Give the data again, word for word.

■ ■ ■ ■ ■ ■ ■

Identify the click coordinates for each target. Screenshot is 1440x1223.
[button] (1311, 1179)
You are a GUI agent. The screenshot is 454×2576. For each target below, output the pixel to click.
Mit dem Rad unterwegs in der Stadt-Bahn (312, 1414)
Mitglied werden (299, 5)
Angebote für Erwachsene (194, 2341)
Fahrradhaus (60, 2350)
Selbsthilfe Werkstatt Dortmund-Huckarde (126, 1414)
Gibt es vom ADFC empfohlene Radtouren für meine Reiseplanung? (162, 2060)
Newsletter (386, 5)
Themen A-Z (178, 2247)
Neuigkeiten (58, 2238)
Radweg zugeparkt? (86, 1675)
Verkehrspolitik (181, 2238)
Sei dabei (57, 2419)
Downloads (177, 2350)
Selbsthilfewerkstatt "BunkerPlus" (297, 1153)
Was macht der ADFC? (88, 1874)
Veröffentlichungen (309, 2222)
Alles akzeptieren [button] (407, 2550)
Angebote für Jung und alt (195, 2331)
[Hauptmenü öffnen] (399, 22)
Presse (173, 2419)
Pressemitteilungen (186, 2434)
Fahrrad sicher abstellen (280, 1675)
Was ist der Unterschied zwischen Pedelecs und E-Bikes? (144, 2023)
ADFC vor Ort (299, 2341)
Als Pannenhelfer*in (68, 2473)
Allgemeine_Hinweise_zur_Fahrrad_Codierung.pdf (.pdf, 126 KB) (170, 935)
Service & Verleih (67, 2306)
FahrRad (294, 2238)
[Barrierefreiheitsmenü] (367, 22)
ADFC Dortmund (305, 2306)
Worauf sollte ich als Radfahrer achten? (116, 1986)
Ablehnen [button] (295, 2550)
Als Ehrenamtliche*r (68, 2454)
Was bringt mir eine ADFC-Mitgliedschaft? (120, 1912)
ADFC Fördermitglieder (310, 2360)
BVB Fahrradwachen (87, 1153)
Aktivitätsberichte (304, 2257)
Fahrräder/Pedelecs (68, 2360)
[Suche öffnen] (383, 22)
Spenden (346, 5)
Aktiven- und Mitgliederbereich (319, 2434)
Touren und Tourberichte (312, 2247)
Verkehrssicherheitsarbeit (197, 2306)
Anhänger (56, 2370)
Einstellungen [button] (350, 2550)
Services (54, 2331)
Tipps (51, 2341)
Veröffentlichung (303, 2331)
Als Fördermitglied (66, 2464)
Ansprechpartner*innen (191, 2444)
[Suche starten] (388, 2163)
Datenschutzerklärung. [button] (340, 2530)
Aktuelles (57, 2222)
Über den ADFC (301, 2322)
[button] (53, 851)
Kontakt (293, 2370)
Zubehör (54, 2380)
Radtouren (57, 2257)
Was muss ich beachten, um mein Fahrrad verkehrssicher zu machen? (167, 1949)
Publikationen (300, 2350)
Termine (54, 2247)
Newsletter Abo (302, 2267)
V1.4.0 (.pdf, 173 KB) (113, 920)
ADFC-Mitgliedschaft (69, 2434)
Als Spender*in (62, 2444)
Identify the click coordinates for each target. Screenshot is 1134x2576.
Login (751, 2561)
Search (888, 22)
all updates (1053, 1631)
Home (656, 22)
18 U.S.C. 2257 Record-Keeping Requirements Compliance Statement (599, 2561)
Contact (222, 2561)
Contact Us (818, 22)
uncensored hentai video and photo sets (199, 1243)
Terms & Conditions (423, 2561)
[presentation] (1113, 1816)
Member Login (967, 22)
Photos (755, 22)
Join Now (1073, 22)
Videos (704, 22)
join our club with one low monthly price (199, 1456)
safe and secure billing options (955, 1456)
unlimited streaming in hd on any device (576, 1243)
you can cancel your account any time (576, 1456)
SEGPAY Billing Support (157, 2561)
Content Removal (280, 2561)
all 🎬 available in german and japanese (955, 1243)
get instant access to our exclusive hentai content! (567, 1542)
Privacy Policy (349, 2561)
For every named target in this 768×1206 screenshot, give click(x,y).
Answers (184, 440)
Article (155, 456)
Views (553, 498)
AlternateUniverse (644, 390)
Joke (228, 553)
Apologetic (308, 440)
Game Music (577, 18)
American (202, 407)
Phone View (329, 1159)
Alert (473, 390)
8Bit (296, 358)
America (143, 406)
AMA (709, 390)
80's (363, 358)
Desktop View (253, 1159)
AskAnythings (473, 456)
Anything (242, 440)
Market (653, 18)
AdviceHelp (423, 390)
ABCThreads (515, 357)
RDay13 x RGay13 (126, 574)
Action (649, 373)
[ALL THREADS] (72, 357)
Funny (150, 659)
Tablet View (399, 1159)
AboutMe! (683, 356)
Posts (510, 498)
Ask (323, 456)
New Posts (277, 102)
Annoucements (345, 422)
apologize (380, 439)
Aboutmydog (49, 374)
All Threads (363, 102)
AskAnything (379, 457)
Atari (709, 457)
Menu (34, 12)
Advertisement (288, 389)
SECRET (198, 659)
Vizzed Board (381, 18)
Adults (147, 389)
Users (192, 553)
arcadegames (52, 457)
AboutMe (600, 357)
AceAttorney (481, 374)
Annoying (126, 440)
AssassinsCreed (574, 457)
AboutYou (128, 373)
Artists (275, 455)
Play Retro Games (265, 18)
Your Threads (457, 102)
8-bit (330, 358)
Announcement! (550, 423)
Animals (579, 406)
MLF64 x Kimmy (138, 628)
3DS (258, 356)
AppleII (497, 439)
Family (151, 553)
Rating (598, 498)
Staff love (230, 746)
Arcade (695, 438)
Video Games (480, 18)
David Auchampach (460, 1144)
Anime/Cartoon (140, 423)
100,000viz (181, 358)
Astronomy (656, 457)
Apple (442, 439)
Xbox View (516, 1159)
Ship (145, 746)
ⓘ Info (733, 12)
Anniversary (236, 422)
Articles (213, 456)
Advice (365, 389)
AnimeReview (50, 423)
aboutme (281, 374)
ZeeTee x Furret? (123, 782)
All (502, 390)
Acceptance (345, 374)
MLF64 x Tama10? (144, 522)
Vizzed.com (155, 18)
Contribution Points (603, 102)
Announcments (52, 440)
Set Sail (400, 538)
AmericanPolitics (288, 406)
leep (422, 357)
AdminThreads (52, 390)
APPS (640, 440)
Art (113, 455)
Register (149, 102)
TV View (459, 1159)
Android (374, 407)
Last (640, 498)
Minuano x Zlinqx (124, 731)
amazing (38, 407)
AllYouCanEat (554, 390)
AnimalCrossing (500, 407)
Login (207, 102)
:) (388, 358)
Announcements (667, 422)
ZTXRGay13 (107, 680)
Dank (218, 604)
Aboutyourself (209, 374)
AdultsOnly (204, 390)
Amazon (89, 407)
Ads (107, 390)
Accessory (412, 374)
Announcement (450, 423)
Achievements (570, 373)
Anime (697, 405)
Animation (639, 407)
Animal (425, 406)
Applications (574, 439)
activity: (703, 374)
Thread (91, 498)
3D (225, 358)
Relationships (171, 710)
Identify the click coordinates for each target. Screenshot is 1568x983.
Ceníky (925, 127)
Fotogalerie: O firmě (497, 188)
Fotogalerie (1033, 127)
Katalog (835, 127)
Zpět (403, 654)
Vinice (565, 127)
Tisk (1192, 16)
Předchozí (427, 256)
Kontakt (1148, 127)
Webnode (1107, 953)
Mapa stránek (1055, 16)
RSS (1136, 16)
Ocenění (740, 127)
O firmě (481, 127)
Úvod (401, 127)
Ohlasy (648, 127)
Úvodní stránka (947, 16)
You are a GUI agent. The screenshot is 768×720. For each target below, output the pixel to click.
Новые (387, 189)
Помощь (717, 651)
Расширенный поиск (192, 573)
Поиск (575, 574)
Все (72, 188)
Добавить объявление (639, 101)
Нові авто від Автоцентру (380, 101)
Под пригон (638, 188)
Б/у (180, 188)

■ ■ ■ ■ ■ ■ ■

* [Completed task]:
Identify the click coordinates for each target. Screenshot is 1440x1223.
[button] (1311, 1179)
You are a GUI agent. The screenshot is 454×2576. For each target below, output the pixel to click.
Mit dem Rad unterwegs in der Stadt-Bahn (312, 1414)
Mitglied werden (299, 5)
Angebote für Erwachsene (194, 2341)
Fahrradhaus (60, 2350)
Selbsthilfe Werkstatt Dortmund-Huckarde (126, 1414)
Gibt es vom ADFC empfohlene Radtouren für meine Reiseplanung? (162, 2060)
Newsletter (386, 5)
Themen A-Z (178, 2247)
Neuigkeiten (58, 2238)
Radweg zugeparkt? (86, 1675)
Verkehrspolitik (181, 2238)
Sei dabei (57, 2419)
Downloads (177, 2350)
Selbsthilfewerkstatt "BunkerPlus" (297, 1153)
Was macht der ADFC? (88, 1874)
Veröffentlichungen (309, 2222)
Alles akzeptieren [button] (407, 2550)
Angebote für Jung und alt (195, 2331)
[Hauptmenü öffnen] (399, 22)
Presse (173, 2419)
Pressemitteilungen (186, 2434)
Fahrrad sicher abstellen (280, 1675)
Was ist der Unterschied zwischen Pedelecs und E-Bikes? (144, 2023)
ADFC vor Ort (299, 2341)
Als Pannenhelfer*in (68, 2473)
Allgemeine_Hinweise_zur_Fahrrad_Codierung.pdf (.pdf, 126 KB) (170, 935)
Service & Verleih (67, 2306)
FahrRad (294, 2238)
[Barrierefreiheitsmenü] (367, 22)
ADFC Dortmund (305, 2306)
Worauf sollte ich als Radfahrer achten? (116, 1986)
Ablehnen [button] (295, 2550)
Als Ehrenamtliche*r (68, 2454)
Was bringt mir eine ADFC-Mitgliedschaft? (120, 1912)
ADFC Fördermitglieder (310, 2360)
BVB Fahrradwachen (87, 1153)
Aktivitätsberichte (304, 2257)
Fahrräder/Pedelecs (68, 2360)
[Suche öffnen] (383, 22)
Spenden (346, 5)
Aktiven- und Mitgliederbereich (319, 2434)
Touren und Tourberichte (312, 2247)
Verkehrssicherheitsarbeit (197, 2306)
Anhänger (56, 2370)
Einstellungen [button] (350, 2550)
Services (54, 2331)
Tipps (51, 2341)
Veröffentlichung (303, 2331)
Als Fördermitglied (66, 2464)
Ansprechpartner*innen (191, 2444)
[Suche starten] (388, 2163)
Datenschutzerklärung. [button] (340, 2530)
Aktuelles (57, 2222)
Über den ADFC (301, 2322)
[button] (53, 851)
Kontakt (293, 2370)
Zubehör (54, 2380)
Radtouren (57, 2257)
Was muss ich beachten, um mein Fahrrad verkehrssicher zu machen? (167, 1949)
Publikationen (300, 2350)
Termine (54, 2247)
Newsletter Abo (302, 2267)
V1.4.0 (.pdf, 173 KB) (113, 920)
ADFC-Mitgliedschaft (69, 2434)
Als Spender*in (62, 2444)
Identify the click coordinates for each target. Screenshot is 1134x2576.
Login (751, 2561)
Search (888, 22)
all updates (1053, 1631)
Home (656, 22)
18 U.S.C. 2257 Record-Keeping Requirements Compliance Statement (599, 2561)
Contact (222, 2561)
Contact Us (818, 22)
uncensored hentai video and photo sets (199, 1243)
Terms & Conditions (423, 2561)
[presentation] (1113, 1816)
Member Login (967, 22)
Photos (755, 22)
Join Now (1073, 22)
Videos (704, 22)
join our club with one low monthly price (199, 1456)
safe and secure billing options (955, 1456)
unlimited streaming in hd on any device (576, 1243)
you can cancel your account any time (576, 1456)
SEGPAY Billing Support (157, 2561)
Content Removal (280, 2561)
all 🎬 available in german and japanese (955, 1243)
get instant access to our exclusive hentai content! (567, 1542)
Privacy Policy (349, 2561)
For every named target in this 768×1206 screenshot, give click(x,y).
Answers (184, 440)
Article (155, 456)
Views (553, 498)
AlternateUniverse (644, 390)
Joke (228, 553)
Apologetic (308, 440)
Game Music (577, 18)
American (202, 407)
Phone View (329, 1159)
Alert (473, 390)
8Bit (296, 358)
America (143, 406)
AMA (709, 390)
80's (363, 358)
Desktop View (253, 1159)
AskAnythings (473, 456)
Anything (242, 440)
Market (653, 18)
AdviceHelp (423, 390)
ABCThreads (515, 357)
RDay13 x RGay13 (126, 574)
Action (649, 373)
[ALL THREADS] (72, 357)
Funny (150, 659)
Tablet View (399, 1159)
AboutMe! (683, 356)
Posts (510, 498)
Ask (323, 456)
New Posts (277, 102)
Annoucements (345, 422)
apologize (380, 439)
Aboutmydog (49, 374)
All Threads (363, 102)
AskAnything (379, 457)
Atari (709, 457)
Menu (34, 12)
Advertisement (288, 389)
SECRET (198, 659)
Vizzed Board (381, 18)
Adults (147, 389)
Users (192, 553)
arcadegames (52, 457)
AboutMe (600, 357)
AceAttorney (481, 374)
Annoying (126, 440)
AssassinsCreed (574, 457)
AboutYou (128, 373)
Artists (275, 455)
Play Retro Games (265, 18)
Your Threads (457, 102)
8-bit (330, 358)
Announcement! (550, 423)
Animals (579, 406)
MLF64 x Kimmy (138, 628)
3DS (258, 356)
AppleII (497, 439)
Family (151, 553)
Rating (598, 498)
Staff love (230, 746)
Arcade (695, 438)
Video Games (480, 18)
David Auchampach (460, 1144)
Anime/Cartoon (140, 423)
100,000viz (181, 358)
Astronomy (656, 457)
Apple (442, 439)
Xbox View (516, 1159)
Ship (145, 746)
ⓘ Info (733, 12)
Anniversary (236, 422)
Articles (213, 456)
Advice (365, 389)
AnimeReview (50, 423)
aboutme (281, 374)
ZeeTee x Furret? (123, 782)
All (502, 390)
Acceptance (345, 374)
MLF64 x Tama10? (144, 522)
Vizzed.com (155, 18)
Contribution Points (603, 102)
Announcments (52, 440)
Set Sail (400, 538)
AmericanPolitics (288, 406)
leep (422, 357)
AdminThreads (52, 390)
APPS (640, 440)
Art (113, 455)
Register (149, 102)
TV View (459, 1159)
Android (374, 407)
Last (640, 498)
Minuano x Zlinqx (124, 731)
amazing (38, 407)
AllYouCanEat (554, 390)
AnimalCrossing (500, 407)
Login (207, 102)
:) (388, 358)
Announcements (667, 422)
ZTXRGay13 (107, 680)
Dank (218, 604)
Aboutyourself (209, 374)
AdultsOnly (204, 390)
Amazon (89, 407)
Ads (107, 390)
Accessory (412, 374)
Announcement (450, 423)
Achievements (570, 373)
Anime (697, 405)
Animation (639, 407)
Animal (425, 406)
Applications (574, 439)
activity: (703, 374)
Thread (91, 498)
3D (225, 358)
Relationships (171, 710)
Identify the click coordinates for each target. Screenshot is 1568x983.
Ceníky (925, 127)
Fotogalerie: O firmě (497, 188)
Fotogalerie (1033, 127)
Katalog (835, 127)
Zpět (403, 654)
Vinice (565, 127)
Tisk (1192, 16)
Předchozí (427, 256)
Kontakt (1148, 127)
Webnode (1107, 953)
Mapa stránek (1055, 16)
RSS (1136, 16)
Ocenění (740, 127)
O firmě (481, 127)
Úvod (401, 127)
Ohlasy (648, 127)
Úvodní stránka (947, 16)
You are a GUI agent. The screenshot is 768×720. For each target below, output the pixel to click.
Новые (387, 189)
Помощь (717, 651)
Расширенный поиск (192, 573)
Поиск (575, 574)
Все (72, 188)
Добавить объявление (639, 101)
Нові авто від Автоцентру (380, 101)
Под пригон (638, 188)
Б/у (180, 188)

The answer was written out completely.